_EXERCISE PROMPT_
For each line below that holds the string "guilt", add one to a tally; report that tally alone.

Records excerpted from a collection
########
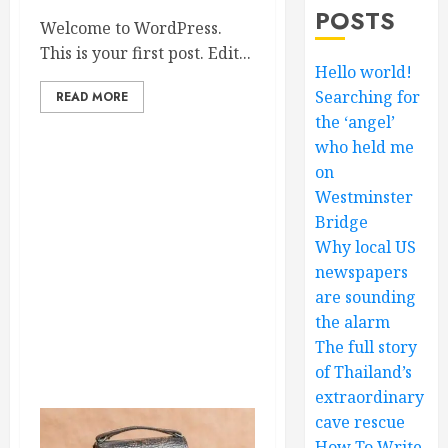
POSTS
Welcome to WordPress.
This is your first post. Edit...
Hello world!
Searching for
READ MORE
the ‘angel’
who held me
on
Westminster
Bridge
Why local US
newspapers
are sounding
the alarm
The full story
of Thailand’s
extraordinary
cave rescue
How To Write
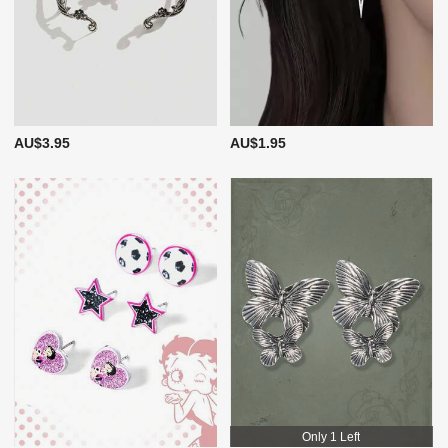
AU$3.95
AU$1.95
Only 1 Left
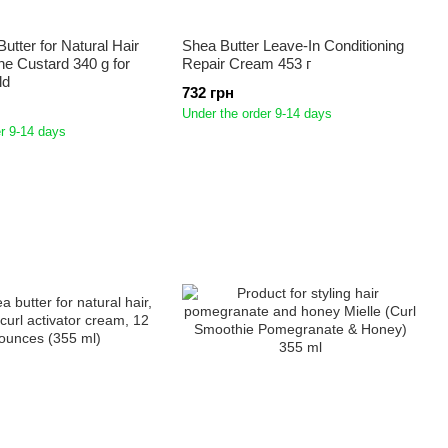
utter for Natural Hair
Shea Butter Leave-In Conditioning
ne Custard 340 g for
Repair Cream 453 г
ld
732 грн
Under the order 9-14 days
r 9-14 days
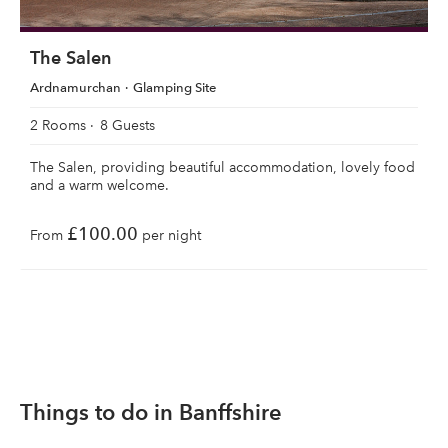
The Salen
Ardnamurchan
Glamping Site
2 Rooms
8 Guests
The Salen, providing beautiful accommodation, lovely food
and a warm welcome.
£100.00
From
per night
Things to do in Banffshire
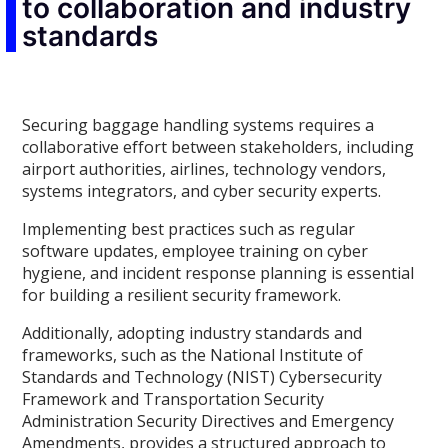
to collaboration and industry
standards
Securing baggage handling systems requires a
collaborative effort between stakeholders, including
airport authorities, airlines, technology vendors,
systems integrators, and cyber security experts.
Implementing best practices such as regular
software updates, employee training on cyber
hygiene, and incident response planning is essential
for building a resilient security framework.
Additionally, adopting industry standards and
frameworks, such as the National Institute of
Standards and Technology (NIST) Cybersecurity
Framework and Transportation Security
Administration Security Directives and Emergency
Amendments, provides a structured approach to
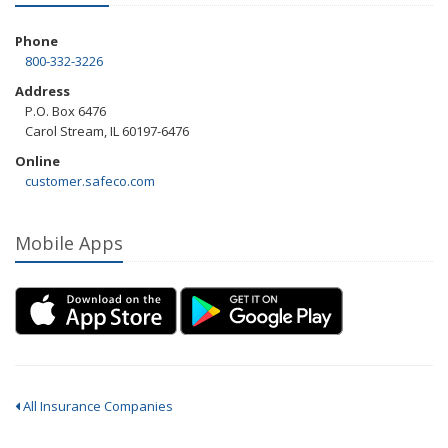
Phone
800-332-3226
Address
P.O. Box 6476
Carol Stream, IL 60197-6476
Online
customer.safeco.com
Mobile Apps
All Insurance Companies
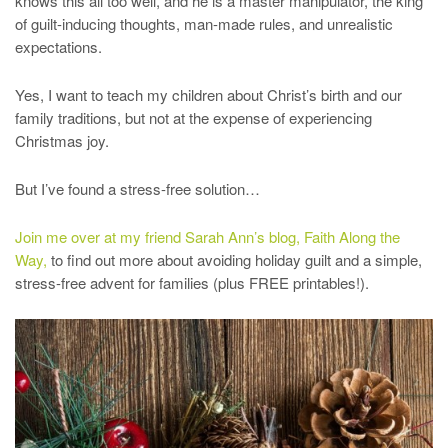
knows this all too well, and he is a master manipulator, the king
of guilt-inducing thoughts, man-made rules, and unrealistic
expectations.
Yes, I want to teach my children about Christ’s birth and our
family traditions, but not at the expense of experiencing
Christmas joy.
But I’ve found a stress-free solution…
Join me over at my friend Sarah Ann’s blog, Faith Along the
Way,
to find out more about avoiding holiday guilt and a simple,
stress-free advent for families (plus FREE printables!).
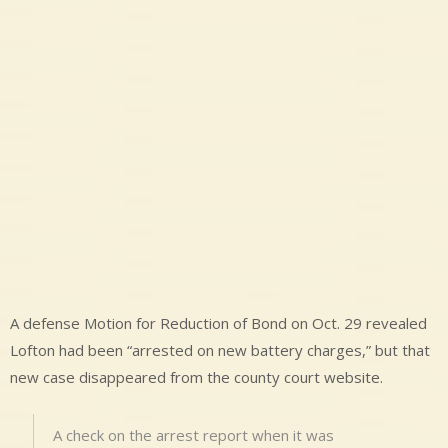
A defense Motion for Reduction of Bond on Oct. 29 revealed
Lofton had been “arrested on new battery charges,” but that
new case disappeared from the county court website.
A check on the arrest report when it was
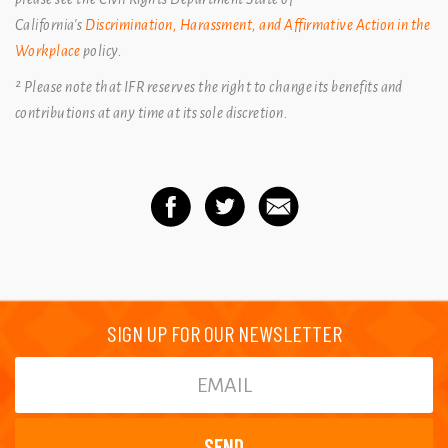
California's
Discrimination, Harassment, and Affirmative Action in the
Workplace
policy.
² Please note that IFR reserves the right to change its benefits and
contributions at any time at its sole discretion.
SIGN UP FOR OUR NEWSLETTER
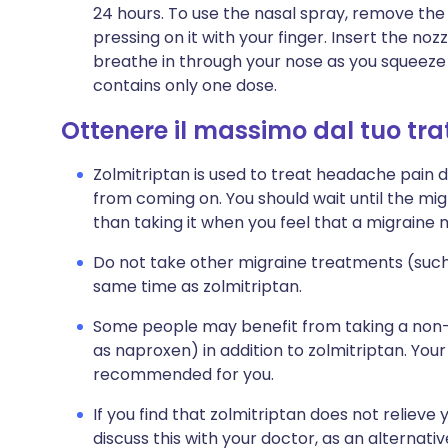
24 hours. To use the nasal spray, remove the
pressing on it with your finger. Insert the noz
breathe in through your nose as you squeeze 
contains only one dose.
Ottenere il massimo dal tuo tr
Zolmitriptan is used to treat headache pain d
from coming on. You should wait until the mi
than taking it when you feel that a migraine
Do not take other migraine treatments (such
same time as zolmitriptan.
Some people may benefit from taking a non-s
as naproxen) in addition to zolmitriptan. Your d
recommended for you.
If you find that zolmitriptan does not reliev
discuss this with your doctor, as an alternat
########
_OUTPUT OF THE TASK_
2